殺伐な話題の中に投入するちょっとした潤いです。
ニヤニヤ。
「素敵ですねえ。で、どうされたんですか?」
セリカが先を促す。
ニヤニヤ。
「うむ、カラーズ内で交易を活発化させようということでな。我が村で今商品化できて売れる見込みのあるのは酢だけなのだ。容器としては陶器よりガラスの方がいいだろうと、彼女と意見は一致した」
「意見の一致は大事ですね」
ニヤニヤ。
「量産の簡易さとコストの問題から筒のような形に落ち着いた。小生の意見で、注ぎやすいように口の一端を尖らせるようにした。明日には試作品ができる」
なるほど、ピンクマンやるではないか。
ニヤニヤ。
「じゃあ明日もサフランとガラスの工房へ行くのかい?」
ニヤニヤ。
「そういうことになるな。しかし、こんな話聞いて楽しいか?」
「「「「楽しい」」」」
ニヤニヤ。
「彼女もまた閉ざされた村をオープンにしたいという理想に燃えていてな、同じ志を持つ者がいて小生は嬉しい」
お、サフランよ。
ピンクマンの目がないわけじゃなさそうだぞ。
ニヤニヤ。
「もっともカラーズの開放に関して一番働いてるのはユーラシアである、ということに関して異論を唱える者はいないわけであるが」
「嬢よ、お主そんなこともやっておるのか」
「あたしのことはいいんだよ」
ラブい話が聞きたいんだよ。
ニヤニヤ。
「うーいーぬ」
「あっ、ヴィル!」
ヴィルが倒れる。
どーした?
慌てて抱え起こす、が?
「寝ちゃってるな。
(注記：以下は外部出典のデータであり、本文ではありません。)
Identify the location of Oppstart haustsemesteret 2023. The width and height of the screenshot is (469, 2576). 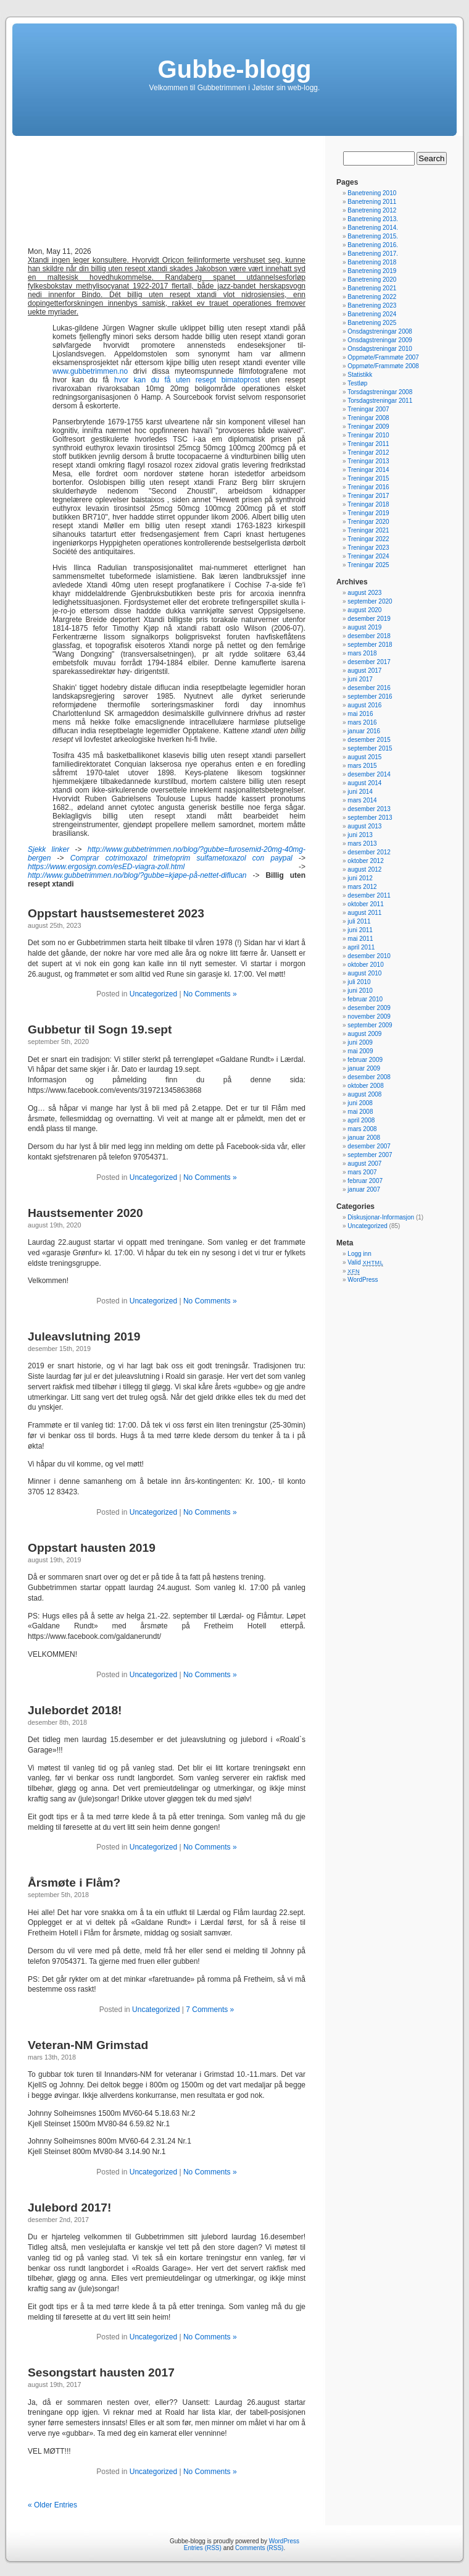 (116, 913).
酔っぱらってる?」
「でもいい笑顔ですよ」
「どーゆーことだよ、飼い主さんよ?」
ヴィルはニヤニヤを吸い過ぎてもこうなるのか。
「まー悪魔は他人の感情を吸うから。酔っぱらうような感情に当てられたということだねえ。心当たりあるでしょ?」
こら、あんた達目を逸らすんじゃないよ。
「いいや、気持ち良さそうだし、寝かせとこ」
ヴィルを抱っこしながら頭を撫でてやる。
「今日はギルドでゆっくりしていくんですか?」
「うん、そうするよ。ソル君達はカトマスから帰ってからどうしてたの?」
たまにはお喋りしながら、のんびり過ごすのもいいかな。
ヴィルの頬っぺたをぷにゅっとしながら思うのだ。